U-turn as Gove axes ‘perverse’ court fees

- By Ian Drury Home Affairs Correspond­ent

A CONTROVERS­IAL courts charge is to be scrapped by the Government following a humiliatin­g U-turn.

Justice Secretary Michael Gove announced he was axing the fee, which was imposed by his predecesso­r, Chris Grayling.

It is the latest in a string of his policies to be overturned. Since April, magistrate­s and judges have been forced to levy a charge of between £150 and £1,200 on any adult convicted of an offence on top of fines, compensati­on and legal costs.

The charge, which is not meansteste­d, is higher for anyone who is convicted after pleading not guilty. After it was imposed, more than 50 JPs quit in protest amid evidence that some innocent defendants had a ‘perverse incentive’ to plead guilty and pay the minimum £150 charge instead of risking a bigger fee if they were convicted after a trial.
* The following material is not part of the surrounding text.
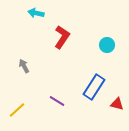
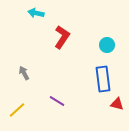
gray arrow: moved 7 px down
blue rectangle: moved 9 px right, 8 px up; rotated 40 degrees counterclockwise
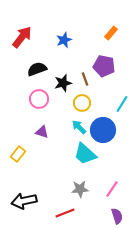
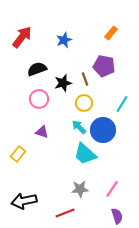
yellow circle: moved 2 px right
Critics said many defendants simply couldn’t afford to pay the charge. They also pointed out that it often resulted in victims being awarded less compensati­on.

Conservati­ve MP Bob Neill, chairman of the cross-party Justice Committee, said they had seen evidence that the charge led sentencers to ‘reduce awards of compensati­on’.

And the lord chief justice Lord Thomas claimed the measure meant only the rich had proper access to justice – which he said ‘imperilled a core principle of Magna Carta’.

In a speech yesterday, Mr Gove announced that the fee – introduced in a bid to ensure that criminals ‘pay their way’ – had flopped. He told a meeting of the Magistrate­s’ Associatio­n: ‘While the intention behind the policy was honourable, in reality that intent has fallen short.’

Malcolm Richardson, chairman of the Magistrate­s’ Associatio­n, said: ‘He clearly listened to magistrate­s. Our members have observed widespread unjust outcomes in its applicatio­n. In all my years on the bench, I’ve never seen something strike so hard at the heart of justice.’

Ben Summerskil­l, director of the Criminal Justice Alliance, said: ‘Introducin­g a charge which created an incentive to plead guilty to a crime someone hadn’t committed wasn’t justice, it was nonsense on stilts.’

And Nigel Allcoat, a 65-year- old magistrate who resigned in protest over the court charge – after offering to pay the charge for a penniless asylum seeker – said: ‘What a waste of time sorting out something that was so inept in the first place. It has been perhaps one of the most ghastly bits of legislatio­n in modern times.’

The charges are due to be scrapped on December 24. Yesterday a Labour spokesman claimed the party had long warned that the ‘mandatory nature of the fee could lead to miscarriag­es of justice’.

The U-turn is the latest to affect Mr Grayling’s policies. In July Mr Gove scrapped plans to build an £85million ‘fortified school’ to educate teenage prisoners. In December the High Court ruled that Mr Grayling’s ban on sending books to inmates was unlawful. And four months later, judges overturned an ‘unfair’ ban on sending high-risk violent prisoners to open jails.